§ **Work to be completed**: Return a copy of each line in the listing that includes the word "export".

Segment Start: Records supplied

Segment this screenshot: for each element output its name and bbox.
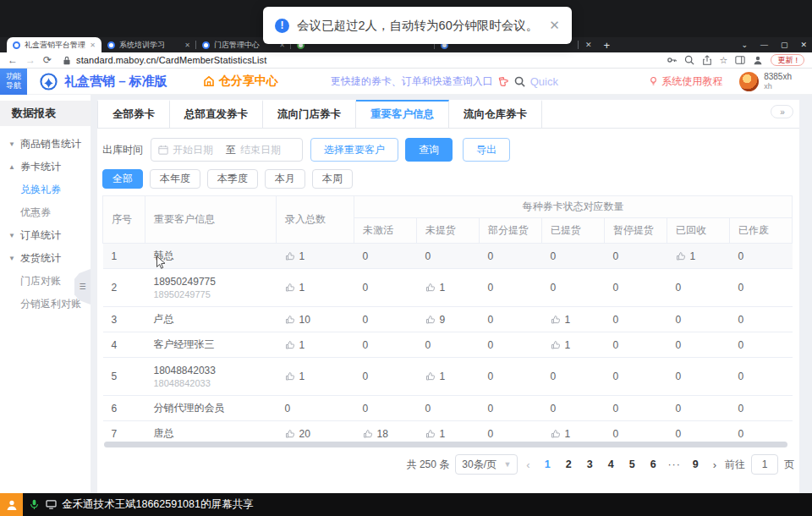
- value-cell[interactable]: 1: [277, 269, 354, 307]
- content-tab[interactable]: 流向仓库券卡: [449, 100, 542, 128]
- end-date-input[interactable]: [240, 144, 289, 156]
- bookmark-star-icon[interactable]: ☆: [720, 55, 728, 66]
- customer-cell[interactable]: 客户经理张三: [145, 332, 277, 358]
- profile-icon[interactable]: [753, 55, 763, 65]
- customer-cell[interactable]: 分销代理的会员: [145, 396, 277, 421]
- linked-value[interactable]: 1: [551, 339, 596, 351]
- value-cell[interactable]: 1: [277, 244, 354, 269]
- page-number[interactable]: 3: [581, 454, 599, 475]
- export-button[interactable]: 导出: [463, 138, 510, 162]
- linked-value[interactable]: 1: [285, 282, 346, 294]
- start-date-input[interactable]: [173, 144, 222, 156]
- linked-value[interactable]: 1: [551, 314, 596, 326]
- browser-tab[interactable]: 系统培训学习✕: [102, 37, 196, 52]
- value-cell[interactable]: 1: [667, 244, 730, 269]
- user-avatar[interactable]: [739, 72, 759, 91]
- value-cell[interactable]: 1: [417, 421, 480, 440]
- restore-button[interactable]: ▢: [781, 41, 788, 49]
- value-cell[interactable]: 1: [417, 358, 480, 396]
- window-close-button[interactable]: ✕: [800, 41, 807, 49]
- quick-entry-link[interactable]: 更快捷的券卡、订单和快递查询入口 Quick: [331, 74, 558, 89]
- panel-collapse-button[interactable]: »: [771, 105, 793, 118]
- search-icon[interactable]: [514, 76, 525, 87]
- browser-tab[interactable]: 礼盒营销平台管理中心✕: [7, 37, 102, 52]
- linked-value[interactable]: 1: [551, 428, 596, 440]
- linked-value[interactable]: 9: [425, 314, 471, 326]
- linked-value[interactable]: 18: [363, 428, 409, 440]
- sidebar-item[interactable]: 兑换礼券: [0, 178, 91, 201]
- content-tab[interactable]: 重要客户信息: [356, 100, 449, 128]
- linked-value[interactable]: 20: [285, 428, 346, 440]
- minimize-button[interactable]: —: [760, 41, 768, 49]
- value-cell[interactable]: 1: [542, 421, 605, 440]
- value-cell[interactable]: 1: [542, 307, 605, 332]
- value-cell[interactable]: 18: [354, 421, 417, 440]
- content-tab[interactable]: 全部券卡: [97, 100, 170, 128]
- quick-range-button[interactable]: 本周: [312, 169, 353, 189]
- value-cell[interactable]: 1: [417, 269, 480, 307]
- content-tab[interactable]: 总部直发券卡: [170, 100, 263, 128]
- page-number[interactable]: ···: [666, 454, 683, 475]
- new-tab-button[interactable]: +: [604, 39, 611, 52]
- customer-cell[interactable]: 1895024977518950249775: [145, 269, 277, 307]
- page-number[interactable]: 6: [645, 454, 662, 475]
- back-button[interactable]: ←: [8, 55, 18, 65]
- linked-value[interactable]: 1: [425, 371, 471, 382]
- chrome-update-button[interactable]: 更新 !: [771, 54, 804, 66]
- quick-range-button[interactable]: 本年度: [150, 169, 200, 189]
- select-customer-button[interactable]: 选择重要客户: [310, 138, 398, 162]
- page-number[interactable]: 4: [602, 454, 620, 475]
- quick-range-button[interactable]: 本月: [265, 169, 305, 189]
- forward-button[interactable]: →: [25, 55, 36, 65]
- next-page-button[interactable]: ›: [710, 458, 719, 471]
- value-cell[interactable]: 9: [417, 307, 480, 332]
- quick-range-button[interactable]: 全部: [102, 169, 143, 189]
- sidebar-item[interactable]: ▼订单统计: [0, 224, 91, 247]
- page-number[interactable]: 1: [539, 454, 557, 475]
- goto-page-input[interactable]: [751, 454, 778, 475]
- linked-value[interactable]: 1: [285, 371, 346, 382]
- sidebar-item[interactable]: ▲券卡统计: [0, 156, 91, 178]
- scrollbar-thumb[interactable]: [104, 442, 787, 447]
- page-size-select[interactable]: 30条/页 ▼: [455, 454, 518, 475]
- linked-value[interactable]: 1: [285, 339, 346, 351]
- horizontal-scrollbar[interactable]: [104, 442, 793, 447]
- value-cell[interactable]: 1: [542, 332, 605, 358]
- content-tab[interactable]: 流向门店券卡: [263, 100, 356, 128]
- tab-close-icon[interactable]: ✕: [90, 41, 96, 49]
- linked-value[interactable]: 10: [285, 314, 346, 326]
- query-button[interactable]: 查询: [405, 138, 453, 162]
- page-number[interactable]: 5: [623, 454, 641, 475]
- prev-page-button[interactable]: ‹: [524, 458, 532, 471]
- value-cell[interactable]: 10: [277, 307, 354, 332]
- function-nav-toggle[interactable]: 功能 导航: [0, 69, 27, 95]
- tab-close-icon[interactable]: ✕: [585, 41, 592, 49]
- linked-value[interactable]: 1: [676, 250, 721, 262]
- linked-value[interactable]: 1: [425, 282, 471, 294]
- customer-cell[interactable]: 卢总: [145, 307, 277, 332]
- page-number[interactable]: 2: [560, 454, 578, 475]
- customer-cell[interactable]: 唐总: [145, 421, 277, 440]
- address-bar[interactable]: standard.maboy.cn/CardMemberStatisticsLi…: [63, 55, 266, 65]
- sidebar-item[interactable]: 优惠券: [0, 201, 91, 224]
- date-range-picker[interactable]: 至: [151, 138, 303, 162]
- reload-button[interactable]: ⟳: [43, 55, 52, 65]
- password-key-icon[interactable]: [667, 55, 677, 65]
- quick-range-button[interactable]: 本季度: [207, 169, 258, 189]
- sidebar-item[interactable]: ▼商品销售统计: [0, 133, 91, 156]
- value-cell[interactable]: 1: [277, 358, 354, 396]
- linked-value[interactable]: 1: [285, 250, 346, 262]
- tab-close-icon[interactable]: ✕: [184, 41, 190, 49]
- value-cell[interactable]: 20: [277, 421, 354, 440]
- customer-cell[interactable]: 1804884203318048842033: [145, 358, 277, 396]
- share-center-link[interactable]: 仓分享中心: [203, 74, 278, 89]
- sidebar-item[interactable]: ▼发货统计: [0, 247, 91, 270]
- linked-value[interactable]: 1: [425, 428, 471, 440]
- tutorial-link[interactable]: 系统使用教程: [649, 74, 722, 89]
- toast-close-icon[interactable]: ✕: [549, 18, 560, 33]
- quick-search-label[interactable]: Quick: [530, 75, 558, 88]
- page-number[interactable]: 9: [687, 454, 705, 475]
- value-cell[interactable]: 1: [277, 332, 354, 358]
- share-icon[interactable]: [702, 55, 712, 65]
- side-panel-icon[interactable]: [735, 55, 745, 65]
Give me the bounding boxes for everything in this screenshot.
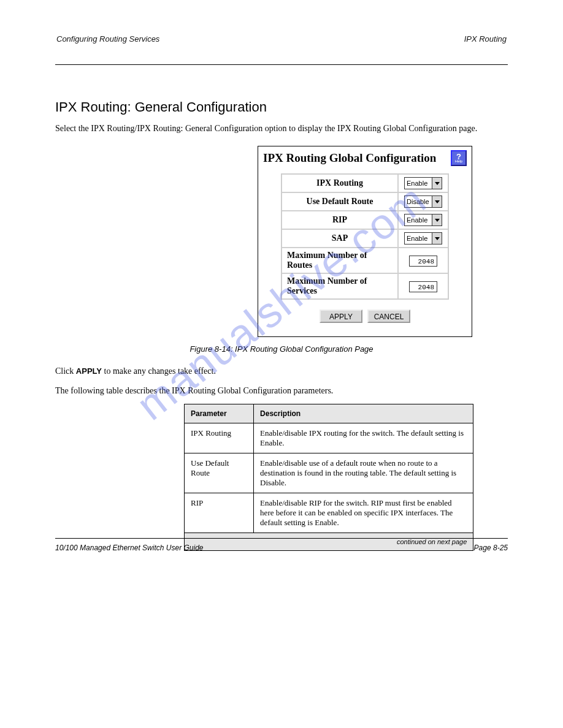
intro-text: Select the IPX Routing/IPX Routing: Gene… (55, 123, 508, 135)
label-max-routes: Maximum Number of Routes (282, 248, 398, 273)
row-default-route: Use Default Route Disable (282, 192, 448, 211)
parameter-table: Parameter Description IPX Routing Enable… (184, 404, 473, 551)
chevron-down-icon (432, 233, 442, 244)
col-description: Description (254, 404, 473, 423)
help-button[interactable]: ? Help (451, 150, 467, 166)
page: Configuring Routing Services IPX Routing… (0, 0, 563, 582)
row-ipx-routing: IPX Routing Enable (282, 174, 448, 192)
section-heading: IPX Routing: General Configuration (55, 99, 508, 115)
chevron-down-icon (432, 214, 442, 226)
row-sap: SAP Enable (282, 229, 448, 248)
figure-caption: Figure 8-14: IPX Routing Global Configur… (55, 344, 508, 354)
table-row: RIP Enable/disable RIP for the switch. R… (185, 493, 473, 533)
config-form-table: IPX Routing Enable Use Default Route Dis… (281, 173, 449, 300)
select-rip[interactable]: Enable (404, 214, 442, 226)
label-sap: SAP (282, 229, 398, 248)
param-desc: Enable/disable RIP for the switch. RIP m… (254, 493, 473, 533)
param-name: IPX Routing (185, 423, 254, 453)
footer-right: Page 8-25 (474, 544, 508, 552)
table-row: IPX Routing Enable/disable IPX routing f… (185, 423, 473, 453)
table-header: Parameter Description (185, 404, 473, 423)
select-default-route[interactable]: Disable (404, 195, 442, 208)
click-instruction: Click APPLY to make any changes take eff… (55, 365, 508, 378)
row-max-routes: Maximum Number of Routes 2048 (282, 248, 448, 273)
chevron-down-icon (432, 196, 442, 207)
select-sap[interactable]: Enable (404, 232, 442, 245)
label-ipx-routing: IPX Routing (282, 174, 398, 192)
footer-left: 10/100 Managed Ethernet Switch User Guid… (55, 544, 203, 552)
apply-button[interactable]: APPLY (320, 309, 362, 323)
row-max-services: Maximum Number of Services 2048 (282, 273, 448, 299)
input-max-services[interactable]: 2048 (409, 281, 437, 292)
help-label: Help (455, 160, 462, 163)
label-default-route: Use Default Route (282, 192, 398, 211)
header-rule (55, 64, 508, 65)
row-rip: RIP Enable (282, 211, 448, 229)
footer-rule (55, 538, 508, 539)
param-desc: Enable/disable IPX routing for the switc… (254, 423, 473, 453)
col-parameter: Parameter (185, 404, 254, 423)
param-desc: Enable/disable use of a default route wh… (254, 453, 473, 493)
window-title: IPX Routing Global Configuration (263, 151, 436, 165)
cancel-button[interactable]: CANCEL (367, 309, 410, 323)
param-name: Use Default Route (185, 453, 254, 493)
button-row: APPLY CANCEL (262, 307, 468, 323)
window-titlebar: IPX Routing Global Configuration ? Help (262, 150, 468, 170)
running-header: Configuring Routing Services IPX Routing (55, 34, 508, 47)
header-left: Configuring Routing Services (56, 34, 159, 44)
param-intro-text: The following table describes the IPX Ro… (55, 384, 508, 398)
label-rip: RIP (282, 211, 398, 229)
table-row: Use Default Route Enable/disable use of … (185, 453, 473, 493)
header-right: IPX Routing (464, 34, 507, 44)
chevron-down-icon (432, 178, 442, 189)
ipx-config-window: IPX Routing Global Configuration ? Help … (258, 146, 472, 337)
label-max-services: Maximum Number of Services (282, 273, 398, 299)
input-max-routes[interactable]: 2048 (409, 256, 437, 267)
page-footer: 10/100 Managed Ethernet Switch User Guid… (55, 538, 508, 552)
select-ipx-routing[interactable]: Enable (404, 177, 442, 189)
param-name: RIP (185, 493, 254, 533)
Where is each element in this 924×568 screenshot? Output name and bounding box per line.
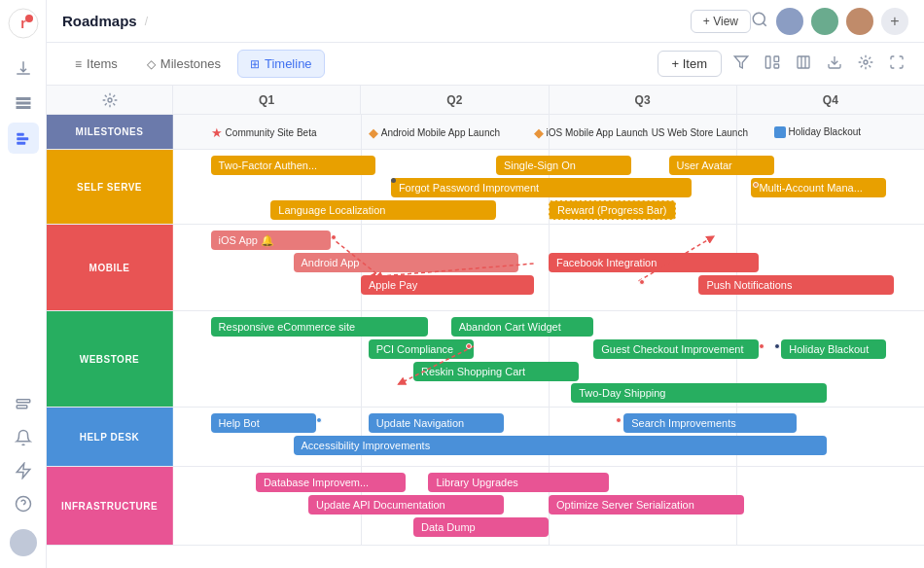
bar-holiday-blackout[interactable]: Holiday Blackout	[781, 339, 886, 359]
add-item-button[interactable]: + Item	[657, 51, 723, 77]
bar-reskin[interactable]: Reskin Shopping Cart	[413, 362, 579, 381]
filter-button[interactable]	[729, 51, 753, 78]
svg-marker-11	[17, 464, 30, 479]
search-button[interactable]	[751, 11, 768, 31]
bar-forgot-password[interactable]: Forgot Password Improvment	[391, 178, 692, 197]
bar-android-app[interactable]: Android App	[294, 253, 519, 272]
svg-rect-19	[798, 56, 809, 68]
sidebar-roadmap[interactable]	[8, 123, 39, 154]
group-button[interactable]	[761, 51, 784, 78]
dot-ios	[331, 234, 337, 240]
bar-api-docs[interactable]: Update API Documentation	[308, 495, 504, 515]
timeline: Q1 Q2 Q3 Q4 MILESTONES	[47, 86, 924, 568]
dot-checkout-2	[774, 343, 780, 349]
tab-timeline-label: Timeline	[265, 56, 312, 71]
webstore-content: Responsive eCommerce site Abandon Cart W…	[173, 311, 924, 407]
milestone-ios-launch: ◆ iOS Mobile App Launch	[534, 124, 649, 139]
quarters-row: Q1 Q2 Q3 Q4	[173, 86, 924, 114]
dot-checkout-1	[759, 343, 764, 349]
quarter-q3: Q3	[550, 86, 737, 114]
add-member-button[interactable]: +	[881, 8, 908, 35]
milestone-community: ★ Community Site Beta	[211, 124, 317, 139]
timeline-tab-icon: ⊞	[250, 57, 260, 71]
bar-update-nav[interactable]: Update Navigation	[369, 413, 504, 433]
milestones-content: ★ Community Site Beta ◆ Android Mobile A…	[173, 115, 924, 149]
header-separator: /	[145, 15, 148, 28]
sidebar-lightning[interactable]	[8, 455, 39, 486]
dot-push	[639, 279, 645, 285]
svg-rect-17	[774, 56, 779, 61]
settings-button[interactable]	[854, 51, 877, 78]
bar-facebook[interactable]: Facebook Integration	[549, 253, 759, 272]
breadcrumb	[156, 14, 691, 28]
bar-single-sign[interactable]: Single-Sign On	[496, 156, 631, 175]
milestones-row: MILESTONES ★ Community Site Beta ◆ Andro…	[47, 115, 924, 150]
tab-items-label: Items	[87, 56, 118, 71]
sidebar-help[interactable]	[8, 488, 39, 519]
milestones-tab-icon: ◇	[147, 57, 156, 71]
svg-rect-5	[17, 107, 30, 109]
bar-library[interactable]: Library Upgrades	[428, 473, 608, 492]
bar-accessibility[interactable]: Accessibility Improvements	[294, 436, 827, 455]
sidebar-list[interactable]	[8, 88, 39, 119]
help-desk-content: Help Bot Update Navigation Search Improv…	[173, 408, 924, 466]
svg-point-2	[25, 15, 33, 22]
bar-two-factor[interactable]: Two-Factor Authen...	[211, 156, 376, 175]
items-tab-icon: ≡	[75, 57, 82, 71]
tab-timeline[interactable]: ⊞ Timeline	[237, 50, 325, 78]
infrastructure-label: INFRASTRUCTURE	[47, 467, 173, 545]
mobile-content: iOS App 🔔 Android App Apple Pay Facebook…	[173, 225, 924, 310]
svg-rect-3	[17, 98, 30, 100]
bar-reward[interactable]: Reward (Progress Bar)	[549, 200, 676, 220]
milestone-webstore: ⚠ US Web Store Launch	[639, 125, 748, 138]
bar-responsive[interactable]: Responsive eCommerce site	[211, 317, 429, 337]
bar-two-day[interactable]: Two-Day Shipping	[571, 383, 826, 403]
self-serve-content: Two-Factor Authen... Single-Sign On User…	[173, 150, 924, 224]
bar-user-avatar[interactable]: User Avatar	[669, 156, 774, 175]
bar-abandon-cart[interactable]: Abandon Cart Widget	[451, 317, 594, 337]
svg-rect-10	[17, 406, 27, 408]
bar-guest-checkout[interactable]: Guest Checkout Improvement	[593, 339, 759, 359]
svg-rect-18	[774, 64, 779, 68]
milestones-label: MILESTONES	[47, 115, 173, 149]
bar-multi-account[interactable]: Multi-Account Mana...	[751, 178, 886, 197]
milestone-android-launch: ◆ Android Mobile App Launch	[369, 124, 500, 139]
app-logo[interactable]: r	[8, 8, 39, 39]
tab-milestones-label: Milestones	[160, 56, 221, 71]
dot-search	[616, 417, 622, 423]
bar-data-dump[interactable]: Data Dump	[413, 517, 549, 537]
webstore-label: WEBSTORE	[47, 311, 173, 407]
svg-point-23	[864, 60, 868, 64]
sidebar-tasks[interactable]	[8, 389, 39, 420]
bar-ios-app[interactable]: iOS App 🔔	[211, 231, 332, 250]
bar-search-improvements[interactable]: Search Improvements	[623, 413, 797, 433]
quarter-header: Q1 Q2 Q3 Q4	[47, 86, 924, 115]
bar-language[interactable]: Language Localization	[270, 200, 496, 220]
sidebar-user-avatar[interactable]	[8, 527, 39, 558]
header-right: +	[751, 8, 908, 35]
tab-items[interactable]: ≡ Items	[62, 50, 130, 78]
bar-apple-pay[interactable]: Apple Pay	[361, 275, 534, 295]
help-desk-label: HELP DESK	[47, 408, 173, 466]
bar-server-serial[interactable]: Optimize Server Serialization	[549, 495, 744, 515]
svg-rect-9	[17, 400, 30, 403]
columns-button[interactable]	[792, 51, 815, 78]
fullscreen-button[interactable]	[885, 51, 908, 78]
export-button[interactable]	[823, 51, 846, 78]
sidebar-download[interactable]	[8, 53, 39, 84]
mobile-label: MOBILE	[47, 225, 173, 310]
bar-help-bot[interactable]: Help Bot	[211, 413, 316, 433]
svg-rect-7	[17, 137, 28, 140]
bar-database[interactable]: Database Improvem...	[256, 473, 406, 492]
bar-pci[interactable]: PCI Compliance	[369, 339, 474, 359]
svg-marker-15	[734, 56, 747, 68]
sidebar-bell[interactable]	[8, 422, 39, 453]
tab-milestones[interactable]: ◇ Milestones	[134, 50, 233, 78]
svg-rect-4	[17, 102, 30, 104]
lane-webstore: WEBSTORE Responsive eCommerce site Aband…	[47, 311, 924, 408]
svg-rect-16	[765, 56, 770, 68]
header-spacer	[47, 86, 173, 114]
breadcrumb-input[interactable]	[156, 14, 311, 28]
view-button[interactable]: + View	[691, 10, 751, 33]
bar-push-notif[interactable]: Push Notifications	[698, 275, 894, 295]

Segment End: Records supplied

§ **Output for this task**:
- export-button[interactable]: 导出: [463, 138, 510, 162]
export-button[interactable]	[823, 51, 846, 78]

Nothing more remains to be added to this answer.